Jacques Cornano (born 18 November 1956, in Saint-Louis, Guadeloupe) is a French politician who was elected to the French Senate on 25 September 2011, representing the Department of Guadeloupe.

== Professional career ==
Before taking up his political offices, Jacques Cornano used to work as a teacher. Professor of Electrical engineering, he used to teach in Guadeloupe (Basse-Terre and Grande-Terre) as well as in the École Normale Nationale de l’Apprentissage (ENNA) of Toulouse. Once back in Guadeloupe, he was elected president of Aigle, a cultural and sporting association. He also succeeded in opening an electro-technical class in the High School of Marie-Galante in 1978.
This was also the time when the population of Saint-Louis de Marie-Galante (his hometown) asked him to return to his native island so he could run for the municipal elections.

== Political itinerary ==

=== Mayor of Saint-Louis de Marie-Galante ===
Even though Jacques Cornano was still a teacher in Capesterre-Belle-Eau, the inhabitants of Saint-Louis asked him to run for the municipal elections and to present an opposition list against the outgoing mayor, François PAMÉOLE.
Since then, Jacques Cornano has been elected twice in the first round of voting as Mayor of Saint-Louis. Indeed, during his first mandate he managed to tackle the city’s debt and was then elected again in 2008 as well as in 2014.
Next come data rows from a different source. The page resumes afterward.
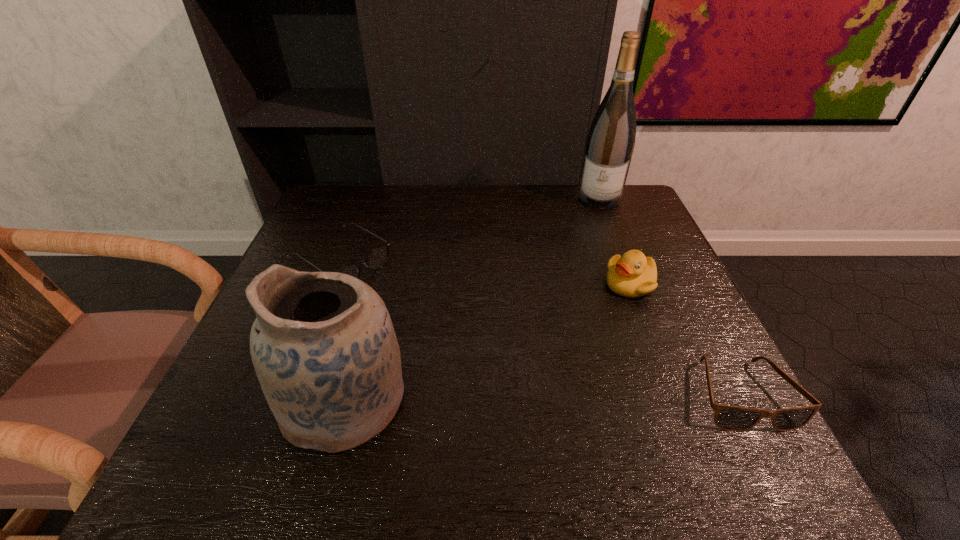 At what (x,y) coordinates should I click in order to perform the action: click on spectacles at the left edge. Please return your answer as a coordinate pair (x, y). This screenshot has width=960, height=540. Looking at the image, I should click on (376, 259).

Locate an element on the screen. sunglasses that is positioned at the right edge is located at coordinates (730, 418).

Find the location of a particular element. The height and width of the screenshot is (540, 960). duckling situated at the right edge is located at coordinates (632, 275).

I want to click on wine bottle that is at the right edge, so click(x=610, y=143).

Where is `object located in the near left corner section of the desktop`? This screenshot has height=540, width=960. object located in the near left corner section of the desktop is located at coordinates 323,346.

At what (x,y) coordinates should I click in order to perform the action: click on object present at the far right corner. Please return your answer as a coordinate pair (x, y). Looking at the image, I should click on (610, 143).

Where is `object that is at the near right corner`? Image resolution: width=960 pixels, height=540 pixels. object that is at the near right corner is located at coordinates (730, 418).

In the image, there is a desktop. Where is `vacant area at the far edge`? The height and width of the screenshot is (540, 960). vacant area at the far edge is located at coordinates (540, 211).

The width and height of the screenshot is (960, 540). I want to click on vacant space at the near edge of the desktop, so click(623, 413).

Locate an element on the screen. The height and width of the screenshot is (540, 960). free space at the right edge is located at coordinates [652, 297].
=== Substitute deputy of Éric Jalton and Departement Councillor ===
On the occasion of the French legislative elections of 2002, Jacques Cornano became the substitute deputy of Éric Jalton (deputy of the first circonscription? [sic] of Guadeloupe). Since the latter was elected again in 2007, Jacques Cornanohas remained in this position.
Also very involved in local life, he became a councillor for the Canton de Saint Louis after being elected Mayor of Saint-Louis. He occupied this position until his election as Senator in 2011.
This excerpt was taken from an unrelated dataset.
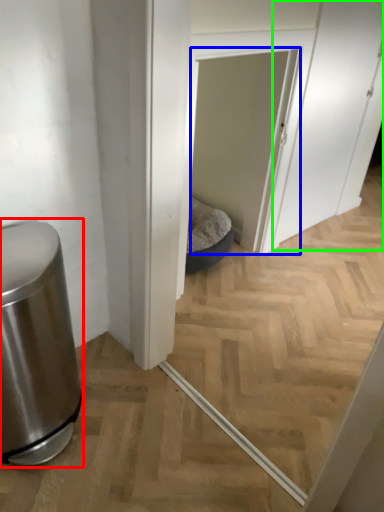 Question: Considering the real-world distances, which object is closest to waste container (highlighted by a red box)? screen door (highlighted by a blue box) or screen door (highlighted by a green box).

Choices:
 (A) screen door
 (B) screen door

Answer: (A) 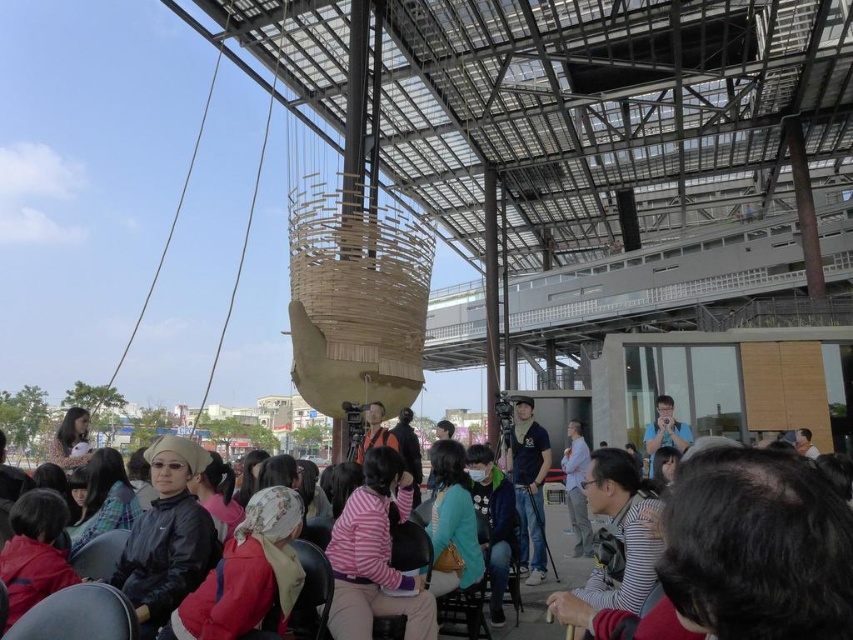 Question: From the image, what is the correct spatial relationship of leather-like black chair at lower left in relation to light blue shirt at center?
=== Senator of Guadeloupe ===

In 2011, Jacques Cornano ran for the Senate elections and was elected Senator of Guadeloupe (Miscellaneous Left) with 53.65% of the votes in the second round, along with his colleagues, Mr Jacques GILLOT and Mr Felix DESPLAN.
Because of his roots in Marie-Galante, Jacques Cornano pays particular attention to issues relating to the islanders. The main example of this is probably the issue of fairness in the context of the principle of territorial continuity for "the southern islands" (Marie-Galante, la Désirade and the îles des Saintes), an important topic that he strongly defends.

As part of his senatorial duties, Jacques Cornano is a member of the delegation of Overseas territories and of the Commission on Sustainable Development, infrastructure, equipment and land.
In early 2015, he was also appointed rapporteur of the working group "Les Outre-Mer confrontés au changement climatique" within the context of the preparation of the 21st Conference of Parties (COP21).